• Exercise aim: Produce a verbatim copy of the records, and keep the images out of it.
■ ■ ■ ■ ■ ■ ■
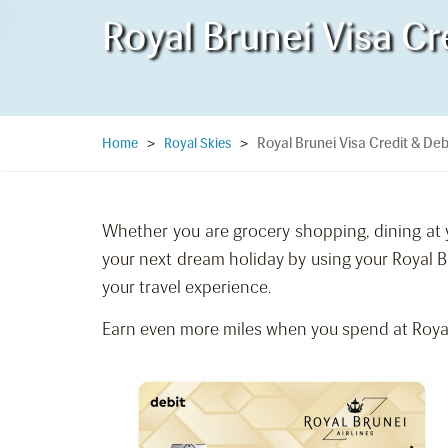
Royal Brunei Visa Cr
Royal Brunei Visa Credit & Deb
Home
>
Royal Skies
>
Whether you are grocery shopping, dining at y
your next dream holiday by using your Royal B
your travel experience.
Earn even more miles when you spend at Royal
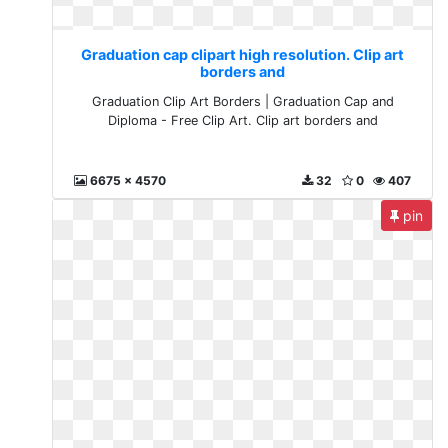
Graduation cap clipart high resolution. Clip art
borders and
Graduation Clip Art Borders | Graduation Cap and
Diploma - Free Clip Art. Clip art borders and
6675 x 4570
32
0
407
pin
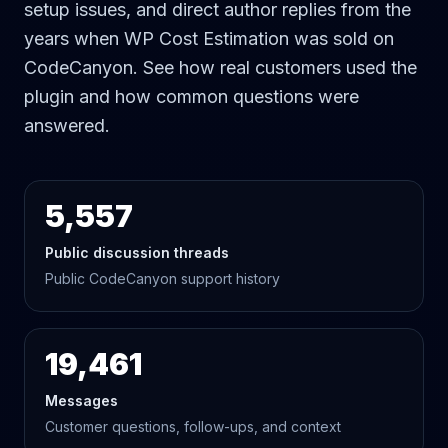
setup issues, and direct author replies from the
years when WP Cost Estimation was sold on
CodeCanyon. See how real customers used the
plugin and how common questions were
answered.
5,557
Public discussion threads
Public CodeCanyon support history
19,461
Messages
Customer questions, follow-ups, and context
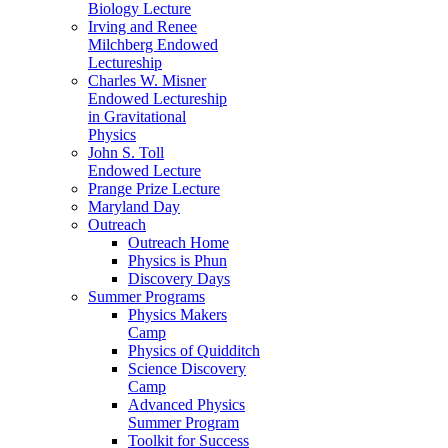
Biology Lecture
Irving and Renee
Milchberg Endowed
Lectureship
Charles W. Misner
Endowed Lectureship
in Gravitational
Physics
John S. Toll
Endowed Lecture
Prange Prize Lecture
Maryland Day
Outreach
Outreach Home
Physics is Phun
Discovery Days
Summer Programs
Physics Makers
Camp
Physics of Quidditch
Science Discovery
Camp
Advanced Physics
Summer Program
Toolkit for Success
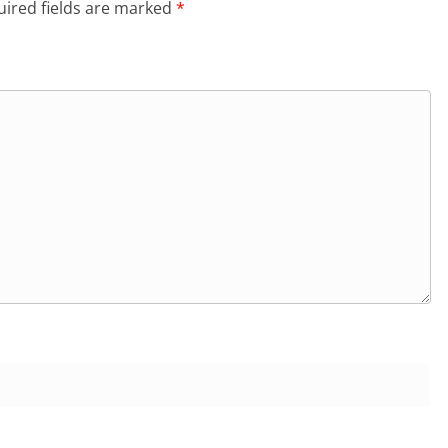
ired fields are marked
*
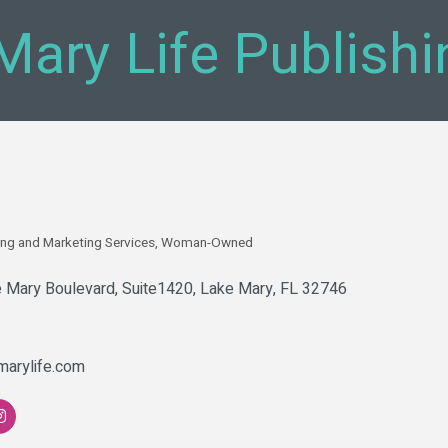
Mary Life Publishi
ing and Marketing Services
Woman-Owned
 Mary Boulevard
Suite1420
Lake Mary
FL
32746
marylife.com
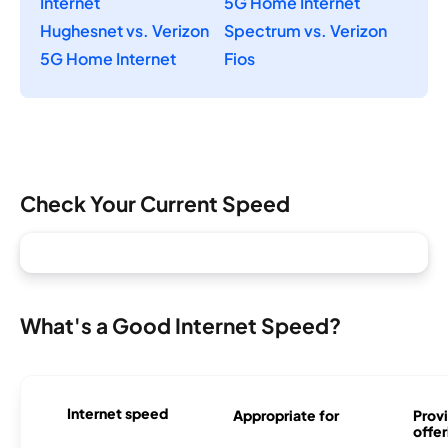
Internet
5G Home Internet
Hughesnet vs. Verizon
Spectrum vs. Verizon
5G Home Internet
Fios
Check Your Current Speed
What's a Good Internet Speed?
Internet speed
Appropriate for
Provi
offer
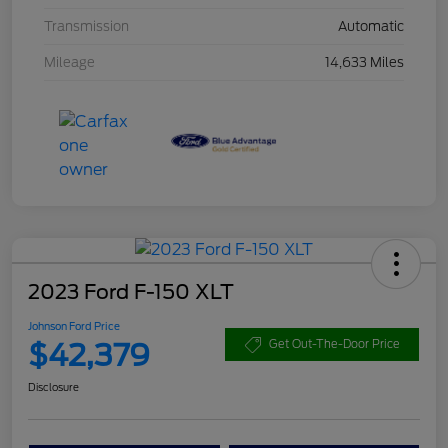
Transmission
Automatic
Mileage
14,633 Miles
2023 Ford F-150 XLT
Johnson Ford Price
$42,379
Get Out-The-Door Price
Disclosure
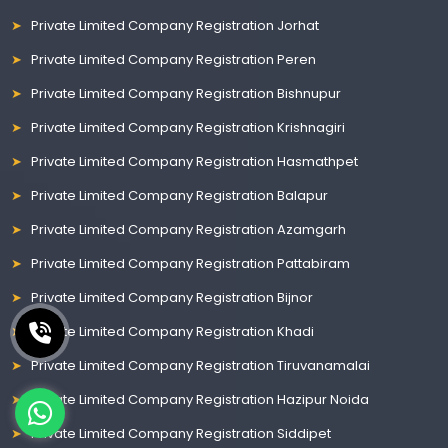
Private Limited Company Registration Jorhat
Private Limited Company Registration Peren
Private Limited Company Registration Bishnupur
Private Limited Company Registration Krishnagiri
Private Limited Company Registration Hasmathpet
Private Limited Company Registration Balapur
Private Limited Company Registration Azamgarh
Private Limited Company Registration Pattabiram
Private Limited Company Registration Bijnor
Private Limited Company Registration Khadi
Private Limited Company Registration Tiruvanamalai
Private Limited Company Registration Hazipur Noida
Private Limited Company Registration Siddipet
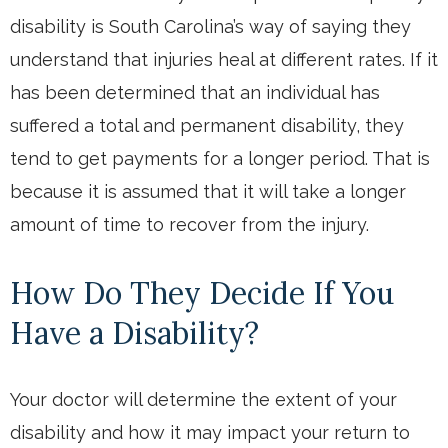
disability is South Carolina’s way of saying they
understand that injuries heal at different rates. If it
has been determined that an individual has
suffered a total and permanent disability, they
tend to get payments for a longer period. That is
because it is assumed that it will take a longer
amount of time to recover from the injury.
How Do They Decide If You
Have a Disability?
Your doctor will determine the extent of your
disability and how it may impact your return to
■ ■ ■ ■ ■ ■ ■
• Task answer:
Royal Brunei Visa Cr
Royal Brunei Visa Credit & Deb
Home
>
Royal Skies
>
Whether you are grocery shopping, dining at y
your next dream holiday by using your Royal B
your travel experience.
Earn even more miles when you spend at Royal
Graduation cap clipart high resolution. Clip art
borders and
Graduation Clip Art Borders | Graduation Cap and
Diploma - Free Clip Art. Clip art borders and
6675 x 4570
32
0
407
pin
setup issues, and direct author replies from the
years when WP Cost Estimation was sold on
CodeCanyon. See how real customers used the
plugin and how common questions were
answered.
5,557
Public discussion threads
Public CodeCanyon support history
19,461
Messages
Customer questions, follow-ups, and context
Biology Lecture
Irving and Renee
Milchberg Endowed
Lectureship
Charles W. Misner
Endowed Lectureship
in Gravitational
Physics
John S. Toll
Endowed Lecture
Prange Prize Lecture
Maryland Day
Outreach
Outreach Home
Physics is Phun
Discovery Days
Summer Programs
Physics Makers
Camp
Physics of Quidditch
Science Discovery
Camp
Advanced Physics
Summer Program
Toolkit for Success
ired fields are marked
*
Mary Life Publishi
ing and Marketing Services
Woman-Owned
 Mary Boulevard
Suite1420
Lake Mary
FL
32746
marylife.com
Internet
5G Home Internet
Hughesnet vs. Verizon
Spectrum vs. Verizon
5G Home Internet
Fios
Check Your Current Speed
What's a Good Internet Speed?
Internet speed
Appropriate for
Provi
offer
Transmission
Automatic
Mileage
14,633 Miles
2023 Ford F-150 XLT
Johnson Ford Price
$42,379
Get Out-The-Door Price
Disclosure
Private Limited Company Registration Jorhat
Private Limited Company Registration Peren
Private Limited Company Registration Bishnupur
Private Limited Company Registration Krishnagiri
Private Limited Company Registration Hasmathpet
Private Limited Company Registration Balapur
Private Limited Company Registration Azamgarh
Private Limited Company Registration Pattabiram
Private Limited Company Registration Bijnor
Private Limited Company Registration Khadi
Private Limited Company Registration Tiruvanamalai
Private Limited Company Registration Hazipur Noida
Private Limited Company Registration Siddipet
disability is South Carolina’s way of saying they
understand that injuries heal at different rates. If it
has been determined that an individual has
suffered a total and permanent disability, they
tend to get payments for a longer period. That is
because it is assumed that it will take a longer
amount of time to recover from the injury.
How Do They Decide If You
Have a Disability?
Your doctor will determine the extent of your
disability and how it may impact your return to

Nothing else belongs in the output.